PROVIDED RECORDS.
========

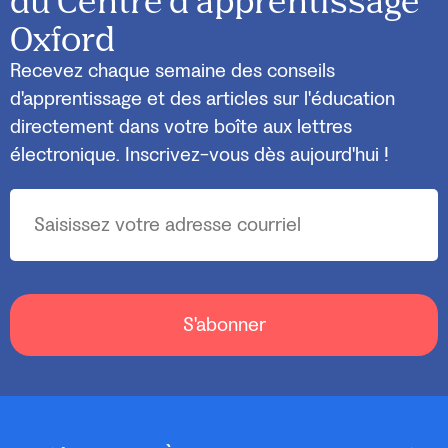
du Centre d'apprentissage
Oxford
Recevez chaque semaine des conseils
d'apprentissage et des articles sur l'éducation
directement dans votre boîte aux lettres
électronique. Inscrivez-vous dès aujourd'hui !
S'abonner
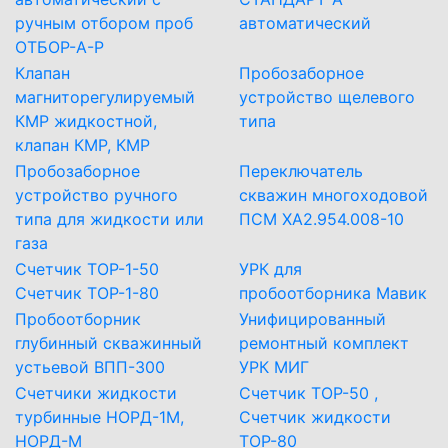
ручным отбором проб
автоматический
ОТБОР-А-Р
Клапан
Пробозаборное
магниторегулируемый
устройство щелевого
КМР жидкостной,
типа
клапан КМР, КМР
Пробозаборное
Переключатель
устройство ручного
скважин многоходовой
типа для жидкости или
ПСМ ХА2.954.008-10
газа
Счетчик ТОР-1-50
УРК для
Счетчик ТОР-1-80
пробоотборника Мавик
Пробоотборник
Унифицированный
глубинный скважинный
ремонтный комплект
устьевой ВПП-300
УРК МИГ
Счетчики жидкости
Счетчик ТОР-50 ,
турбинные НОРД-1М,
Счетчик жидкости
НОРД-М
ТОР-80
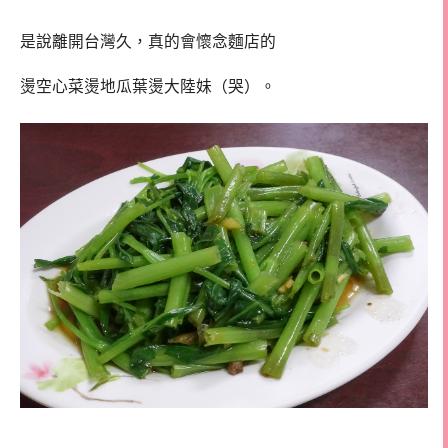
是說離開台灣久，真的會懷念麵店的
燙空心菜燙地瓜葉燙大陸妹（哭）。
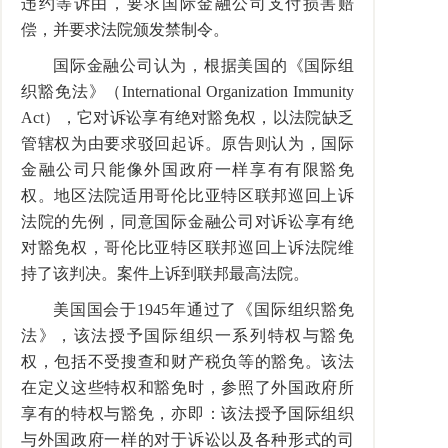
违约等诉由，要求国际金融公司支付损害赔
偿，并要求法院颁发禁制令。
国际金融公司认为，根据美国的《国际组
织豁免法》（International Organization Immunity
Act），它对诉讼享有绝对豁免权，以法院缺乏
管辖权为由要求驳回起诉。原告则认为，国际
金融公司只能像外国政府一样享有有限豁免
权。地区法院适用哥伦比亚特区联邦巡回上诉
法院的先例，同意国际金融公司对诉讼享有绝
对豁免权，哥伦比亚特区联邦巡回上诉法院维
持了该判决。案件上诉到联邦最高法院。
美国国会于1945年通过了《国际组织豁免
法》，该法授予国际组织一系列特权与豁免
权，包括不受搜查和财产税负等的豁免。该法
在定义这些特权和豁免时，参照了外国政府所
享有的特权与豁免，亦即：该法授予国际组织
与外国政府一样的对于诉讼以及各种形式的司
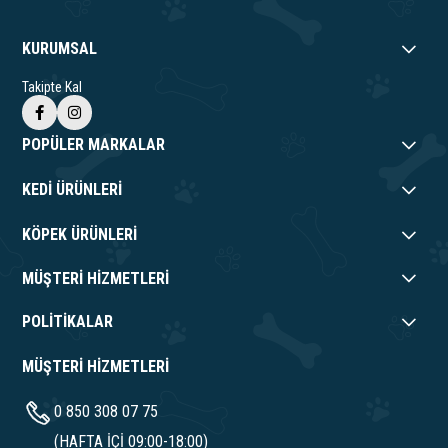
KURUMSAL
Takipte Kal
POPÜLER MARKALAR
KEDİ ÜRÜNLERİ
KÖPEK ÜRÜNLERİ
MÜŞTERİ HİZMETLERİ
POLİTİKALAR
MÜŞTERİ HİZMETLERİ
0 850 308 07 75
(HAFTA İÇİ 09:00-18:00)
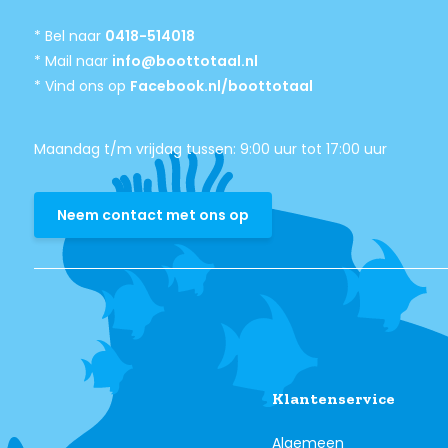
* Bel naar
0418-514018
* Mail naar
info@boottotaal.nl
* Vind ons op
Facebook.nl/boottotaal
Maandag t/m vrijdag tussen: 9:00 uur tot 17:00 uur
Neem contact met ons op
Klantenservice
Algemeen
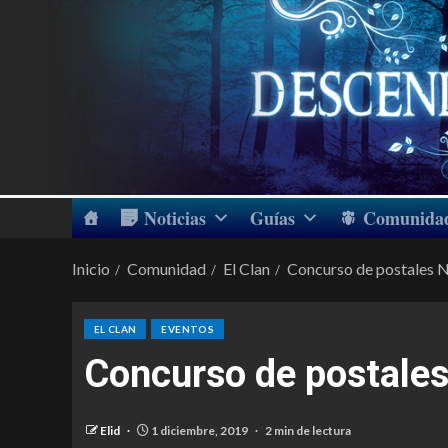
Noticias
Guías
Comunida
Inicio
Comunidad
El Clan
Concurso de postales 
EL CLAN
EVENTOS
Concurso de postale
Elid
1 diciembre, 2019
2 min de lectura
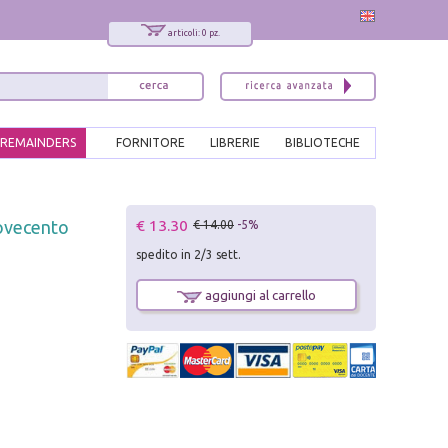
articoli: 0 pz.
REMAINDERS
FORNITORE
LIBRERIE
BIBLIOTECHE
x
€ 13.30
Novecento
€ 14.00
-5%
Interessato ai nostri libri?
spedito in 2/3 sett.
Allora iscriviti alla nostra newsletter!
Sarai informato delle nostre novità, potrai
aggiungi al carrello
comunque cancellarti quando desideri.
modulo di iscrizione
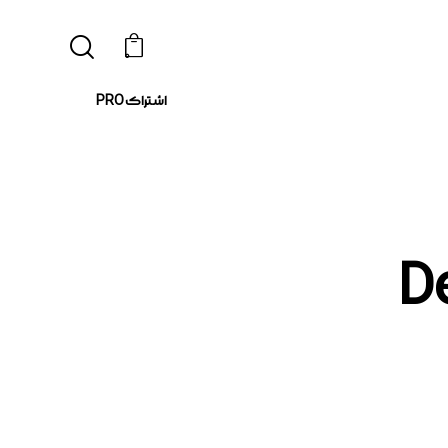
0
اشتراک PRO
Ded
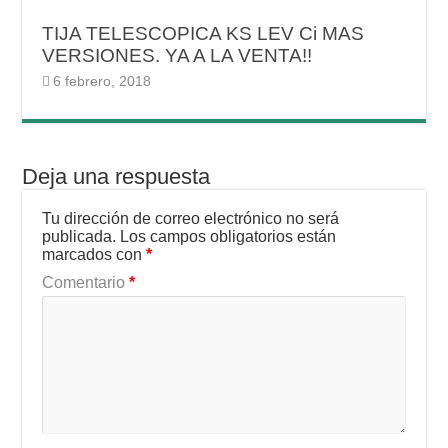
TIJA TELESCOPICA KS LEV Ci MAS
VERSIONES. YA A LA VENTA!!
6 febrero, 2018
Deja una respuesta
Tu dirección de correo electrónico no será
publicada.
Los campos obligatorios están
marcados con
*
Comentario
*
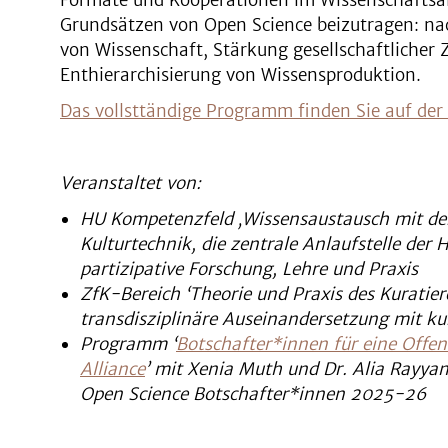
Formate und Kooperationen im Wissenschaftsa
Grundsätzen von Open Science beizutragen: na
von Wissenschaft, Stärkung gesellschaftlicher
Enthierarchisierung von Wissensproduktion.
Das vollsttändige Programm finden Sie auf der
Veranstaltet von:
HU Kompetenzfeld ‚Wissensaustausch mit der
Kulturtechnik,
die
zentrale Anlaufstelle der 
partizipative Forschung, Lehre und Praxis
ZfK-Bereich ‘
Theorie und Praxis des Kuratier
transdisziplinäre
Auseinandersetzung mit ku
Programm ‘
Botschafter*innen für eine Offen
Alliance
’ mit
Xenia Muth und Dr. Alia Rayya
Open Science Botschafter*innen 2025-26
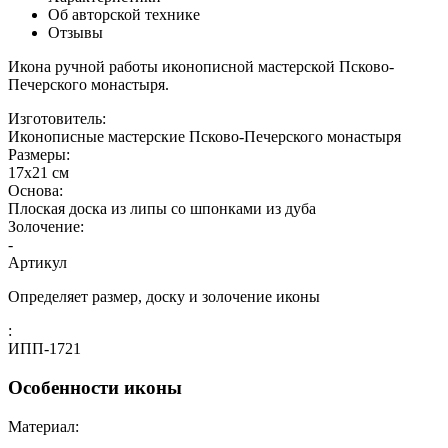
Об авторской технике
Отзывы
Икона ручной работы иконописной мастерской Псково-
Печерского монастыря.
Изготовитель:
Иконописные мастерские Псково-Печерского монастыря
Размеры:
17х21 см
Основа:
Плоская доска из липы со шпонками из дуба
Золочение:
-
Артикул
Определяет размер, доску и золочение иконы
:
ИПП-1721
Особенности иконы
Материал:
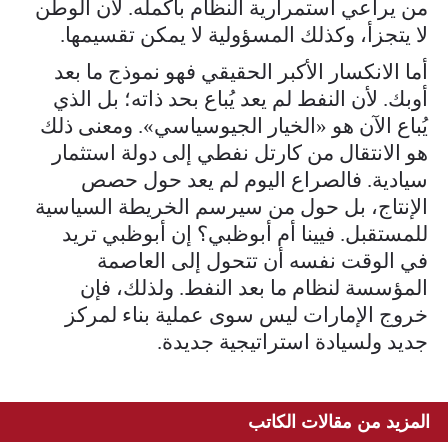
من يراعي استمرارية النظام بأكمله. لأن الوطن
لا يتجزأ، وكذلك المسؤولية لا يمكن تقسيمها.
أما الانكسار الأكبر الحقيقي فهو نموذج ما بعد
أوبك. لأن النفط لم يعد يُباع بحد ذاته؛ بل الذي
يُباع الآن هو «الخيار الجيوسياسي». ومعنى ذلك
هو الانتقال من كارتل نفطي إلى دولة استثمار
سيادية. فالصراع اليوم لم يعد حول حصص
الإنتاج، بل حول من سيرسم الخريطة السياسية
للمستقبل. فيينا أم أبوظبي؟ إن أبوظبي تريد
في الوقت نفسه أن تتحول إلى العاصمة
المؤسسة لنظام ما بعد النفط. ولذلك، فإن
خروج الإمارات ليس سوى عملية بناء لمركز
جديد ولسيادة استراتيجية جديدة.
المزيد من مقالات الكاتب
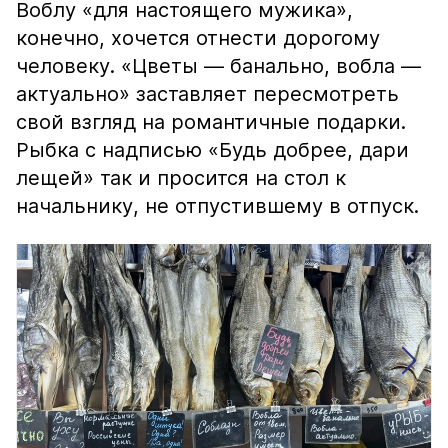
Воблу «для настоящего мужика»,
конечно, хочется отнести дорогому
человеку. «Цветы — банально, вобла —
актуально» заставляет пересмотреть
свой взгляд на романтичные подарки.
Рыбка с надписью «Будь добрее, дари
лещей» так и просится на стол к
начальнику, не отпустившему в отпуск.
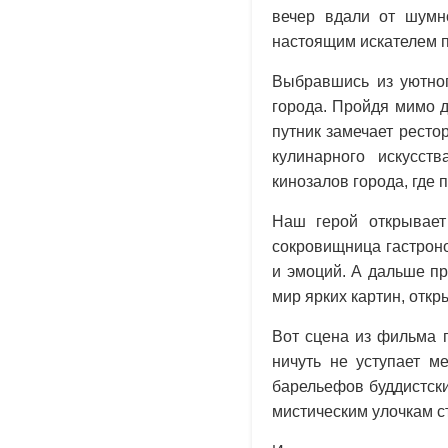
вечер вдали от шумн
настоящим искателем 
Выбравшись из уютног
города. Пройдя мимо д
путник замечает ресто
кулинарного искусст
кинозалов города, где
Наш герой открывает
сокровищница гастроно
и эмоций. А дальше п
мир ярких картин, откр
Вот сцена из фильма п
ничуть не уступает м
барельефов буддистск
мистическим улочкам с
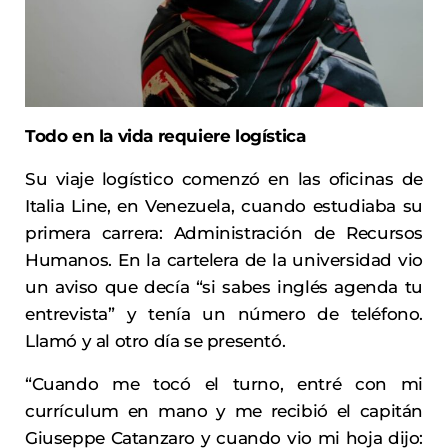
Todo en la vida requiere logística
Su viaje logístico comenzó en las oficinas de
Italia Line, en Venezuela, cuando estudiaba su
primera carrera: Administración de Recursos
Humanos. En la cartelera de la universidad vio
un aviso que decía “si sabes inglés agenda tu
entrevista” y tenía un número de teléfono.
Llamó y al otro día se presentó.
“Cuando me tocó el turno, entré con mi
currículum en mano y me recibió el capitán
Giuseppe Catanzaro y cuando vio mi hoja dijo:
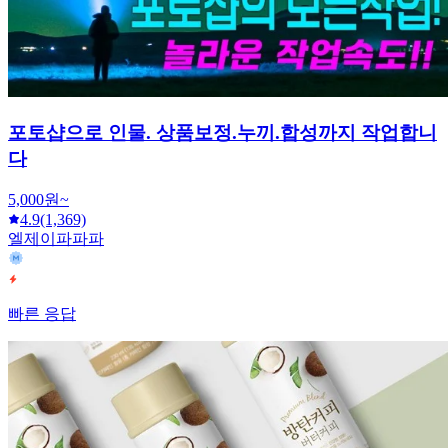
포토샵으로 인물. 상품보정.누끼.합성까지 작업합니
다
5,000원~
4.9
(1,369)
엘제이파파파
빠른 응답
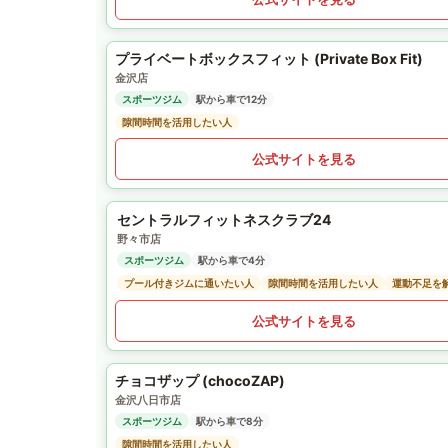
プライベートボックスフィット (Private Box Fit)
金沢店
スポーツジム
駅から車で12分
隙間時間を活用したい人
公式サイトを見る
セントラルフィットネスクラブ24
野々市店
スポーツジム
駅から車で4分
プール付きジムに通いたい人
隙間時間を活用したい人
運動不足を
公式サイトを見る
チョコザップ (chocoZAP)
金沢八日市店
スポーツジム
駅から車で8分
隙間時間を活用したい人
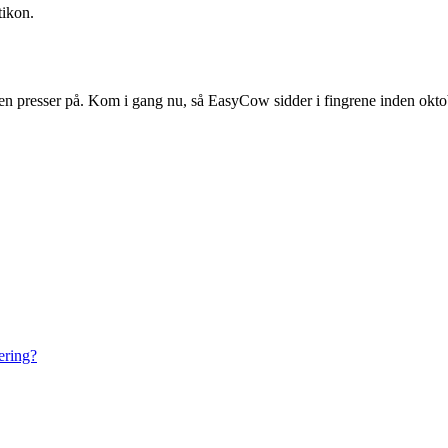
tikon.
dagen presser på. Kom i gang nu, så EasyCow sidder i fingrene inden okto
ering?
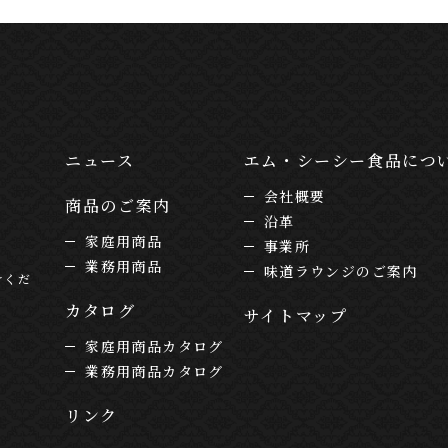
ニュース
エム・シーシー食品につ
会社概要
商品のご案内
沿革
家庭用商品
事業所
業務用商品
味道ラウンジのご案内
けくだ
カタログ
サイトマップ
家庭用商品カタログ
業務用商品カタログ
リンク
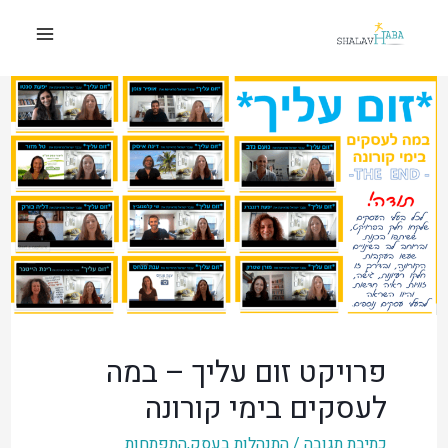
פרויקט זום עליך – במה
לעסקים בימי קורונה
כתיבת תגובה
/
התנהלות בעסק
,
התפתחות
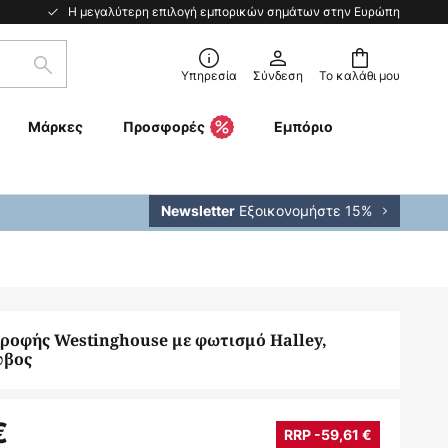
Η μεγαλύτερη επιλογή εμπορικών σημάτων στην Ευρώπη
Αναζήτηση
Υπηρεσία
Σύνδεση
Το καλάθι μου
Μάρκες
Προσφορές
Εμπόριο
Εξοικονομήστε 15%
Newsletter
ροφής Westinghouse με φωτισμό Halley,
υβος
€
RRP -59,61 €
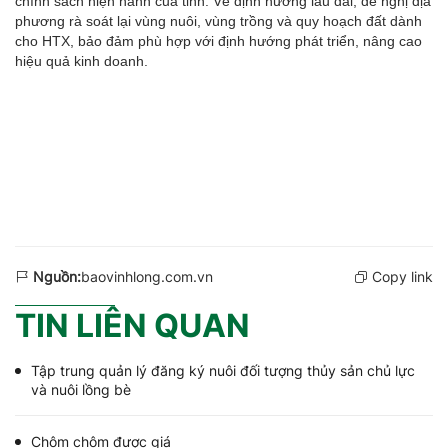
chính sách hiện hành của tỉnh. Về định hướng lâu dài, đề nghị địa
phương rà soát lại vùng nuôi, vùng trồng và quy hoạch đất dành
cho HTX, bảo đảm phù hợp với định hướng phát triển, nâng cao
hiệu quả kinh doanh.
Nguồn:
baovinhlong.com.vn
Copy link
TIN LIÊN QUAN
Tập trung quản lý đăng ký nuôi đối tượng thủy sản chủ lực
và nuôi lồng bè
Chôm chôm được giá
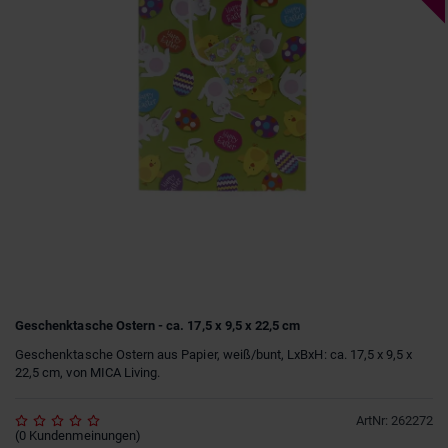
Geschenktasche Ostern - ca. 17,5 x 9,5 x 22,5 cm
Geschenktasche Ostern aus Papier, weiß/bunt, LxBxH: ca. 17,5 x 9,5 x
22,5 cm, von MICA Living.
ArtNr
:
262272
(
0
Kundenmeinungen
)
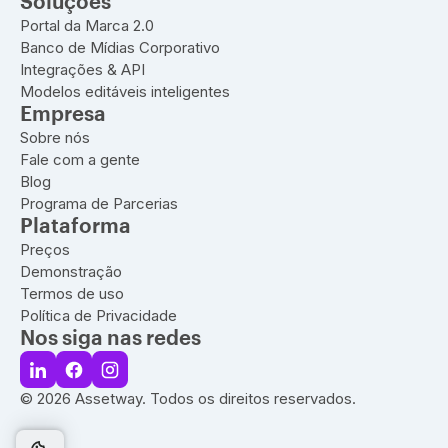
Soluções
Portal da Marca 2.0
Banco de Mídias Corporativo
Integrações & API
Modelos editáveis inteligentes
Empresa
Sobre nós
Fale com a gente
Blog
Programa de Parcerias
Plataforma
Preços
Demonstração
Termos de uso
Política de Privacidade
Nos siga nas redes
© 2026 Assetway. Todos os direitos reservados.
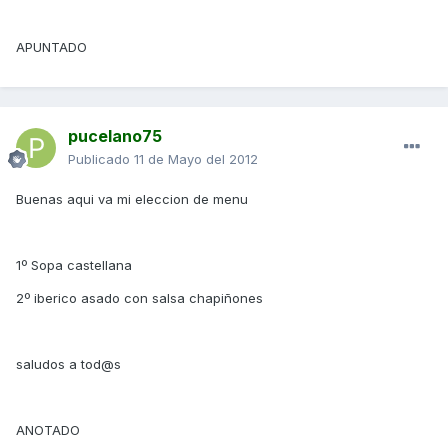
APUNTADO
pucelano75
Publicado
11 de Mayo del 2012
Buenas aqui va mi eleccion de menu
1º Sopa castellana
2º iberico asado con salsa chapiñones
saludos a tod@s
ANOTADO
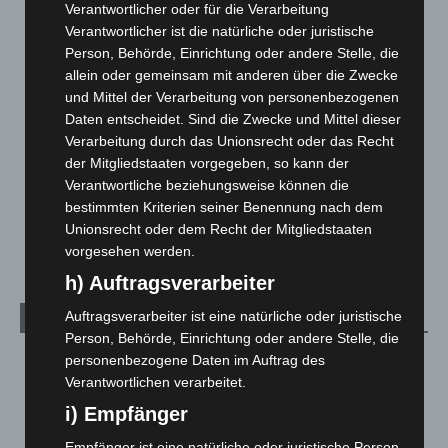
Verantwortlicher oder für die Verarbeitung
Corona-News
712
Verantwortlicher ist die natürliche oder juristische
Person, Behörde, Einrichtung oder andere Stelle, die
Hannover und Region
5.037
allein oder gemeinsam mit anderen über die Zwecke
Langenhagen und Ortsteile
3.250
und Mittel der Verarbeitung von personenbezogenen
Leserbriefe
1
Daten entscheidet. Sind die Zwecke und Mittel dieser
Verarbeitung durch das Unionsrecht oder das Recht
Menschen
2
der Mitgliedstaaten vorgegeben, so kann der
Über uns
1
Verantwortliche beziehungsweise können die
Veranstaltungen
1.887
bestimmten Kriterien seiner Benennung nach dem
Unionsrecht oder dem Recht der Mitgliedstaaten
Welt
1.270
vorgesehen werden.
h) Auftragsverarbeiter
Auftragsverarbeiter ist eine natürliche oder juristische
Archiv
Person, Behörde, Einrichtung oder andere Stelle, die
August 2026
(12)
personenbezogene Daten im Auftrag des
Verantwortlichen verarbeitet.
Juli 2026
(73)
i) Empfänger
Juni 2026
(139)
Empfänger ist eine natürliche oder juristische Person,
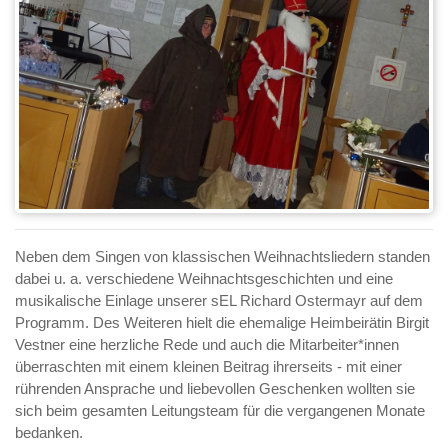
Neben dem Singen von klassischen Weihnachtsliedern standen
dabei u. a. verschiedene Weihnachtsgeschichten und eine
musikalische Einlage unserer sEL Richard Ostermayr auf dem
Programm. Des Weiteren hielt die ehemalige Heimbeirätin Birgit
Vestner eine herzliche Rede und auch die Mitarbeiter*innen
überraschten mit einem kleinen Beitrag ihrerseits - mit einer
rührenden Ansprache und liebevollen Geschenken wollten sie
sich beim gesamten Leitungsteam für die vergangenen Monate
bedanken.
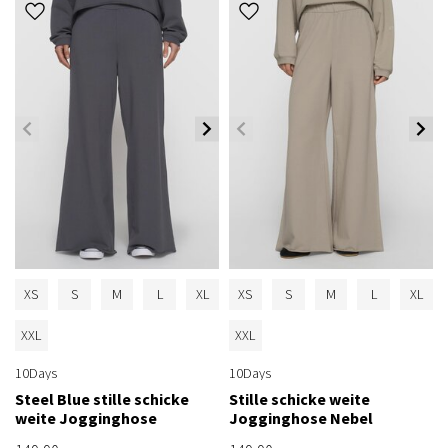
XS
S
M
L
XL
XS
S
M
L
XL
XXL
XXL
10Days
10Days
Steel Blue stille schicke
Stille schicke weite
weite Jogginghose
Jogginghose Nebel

========

AIM OF THE TASK.
Find the number of lines in the listing that carry the word "устройство". Only that figure should appear in the reply.

TASK RESULT.
2